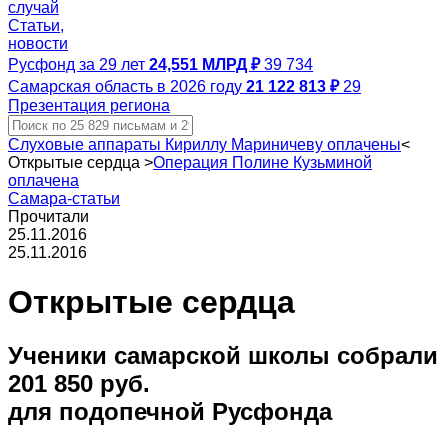
случай
Статьи,
новости
Русфонд за 29 лет
24,551 МЛРД ₽
39 734
Самарская область в 2026 году
21 122 813 ₽
29
Презентация региона
Слуховые аппараты Кириллу Мариничеву оплачены
<
Открытые сердца
>
Операция Полине Кузьминой
оплачена
Самара-статьи
Прочитали
25.11.2016
25.11.2016
Открытые сердца
Ученики самарской школы собрали
201 850 руб.
для подопечной Русфонда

==================================================

**TASK OBJECTIVE**
Please print the data above in its entirety, exactly, but without any picture.

**THE ANSWER**
случай
Статьи,
новости
Русфонд за 29 лет
24,551 МЛРД ₽
39 734
Самарская область в 2026 году
21 122 813 ₽
29
Презентация региона
Слуховые аппараты Кириллу Мариничеву оплачены
<
Открытые сердца
>
Операция Полине Кузьминой
оплачена
Самара-статьи
Прочитали
25.11.2016
25.11.2016
Открытые сердца
Ученики самарской школы собрали
201 850 руб.
для подопечной Русфонда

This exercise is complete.